Although the French duo are still fine-tuning certain points with the team as they adapt to the C3 WRC, their win in Mexico and podium finish in Argentina, along with ten stage wins set at these two events, confirm that they are already comfortable in the C3 WRC on gravel. Currently occupying the runners-up spot in the championship standings, they will be starting second on the road on day one. This position should provide them with the beginnings of a line to follow if conditions are dry, and may offer a significant advantage if it rains.

Meanwhile, Esapekka Lappi and Janne Ferm still need to rack up more miles in the C3 WRC on this surface, which is why their approach will be about building their pace during the event, whilst also gradually showing the full extent of their undeniable potential. The Finnish pair, who are one of the least experienced crews in the championship, will for once not be at a disadvantage compared with their rivals. Starting eighth on Friday’s leg, provided the weather stays dry, also means that the roads will be swept clear of loose gravel and dust by those higher up the running order, which should enable them to get their bearings more quickly.

As testing is forbidden outside of Europe, the quick transition from Argentina to Chile ruled out the option of holding any more tests. However, Citroën Total World Rally Team also prepared for Chile during the four-day test session it held in Portugal ahead of both South American rounds. The road surfaces are somewhat different between Argentina and Chile, so Citroën’s engineers used all of the information available to them to adapt the basic set-up of the C3 WRC. They will also be looking to use the shakedown, due to be held on representative roads, to confirm which direction to take.


Pierre Budar, Citroën Racing Team Principal: “There is always something exciting about competing at a rally for the first time. This one looks like it is going to be held on some great roads, which should make for an exciting and unpredictable race, with the crews all on an equal footing regardless of experience. Recce will be critical, as will our ability to adjust our basic set-up. And then of course there’s the weather, which could play a key role. We are determined to provide the crews with the best C3 WRC possible so that we can secure our sixth consecutive podium of the year in Chile.”

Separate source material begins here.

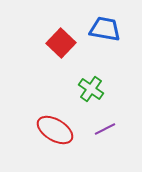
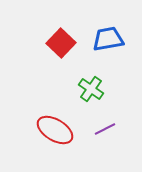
blue trapezoid: moved 3 px right, 10 px down; rotated 20 degrees counterclockwise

Sébastien Ogier, Citroën Total WRT driver: “From what I can tell, the Chilean roads do seem quite different to those we had in Argentina. The stages seem to be fairly smooth and fast, somewhat reminiscent of the ones you get at Wales Rally GB with all these sections through the undergrowth. I hope we’ll have a slightly better performance here. There is still a significant layer of fine gravel on the road surface, which may make life complicated for the early runners. It will be interesting to see whether the rain that has fallen recently limits the extent to which the roads clean or not.”

Esapekka Lappi, Citroën Total WRT driver: “After a tough start to the season, I'm determined to get back on track in Chile and come away with a decent result, and gradually regain confidence behind the wheel. I hope that the weather will be kind to us on Friday; if it stays dry, the roads are likely to clean which would certainly enable us to make the most of being down the running order and get off to the ideal start. The stages look really nice and interesting and the road surfaces look good, or at least they did when they were filmed for the videos provided by the rally organisers.”


16 timed stages covering a total of 304.81km
30.72kmon El Puma, the longest stage of the rally, held twice on Friday’s leg
32nd Chile is the thirty-second host country in the history of the World Rally Championship
63 the high number of entries, compared with 23 and 25 respectively in Mexico and Argentina this year

Although the rally will be based in the coastal city of Concepción, the stages will be mainly held in the forests located to the south between the Pacific coast and the Rio Biobio, the country’s second longest river.

The roads are likely to clean if the weather stays dry, in which case the timed stages are expected to be fairly flowing and fast. However, the weather may disrupt matters, as happened in Argentina, especially as the month of May is typically one of the wettest in this part of Chile.

The action starts on Friday with the longest leg of the weekend, over a competitive distance of 125.27 kilometres and featuring two runs on El Puma, the rally’s longest stage.

Even more so than usual, the recce and the work done afterwards using the on-board footage, may well prove crucial. Needing to take paces notes for each of the 305 kilometres covered during the weekend, the crews must maintain maximum concentration in order to describe the roads precisely and consistently, in just two runs at limited speed. The crews that manage to do this and who are then able to really go for it on the first competitive runs, showing complete faith in their notes, may create even bigger gaps than usual.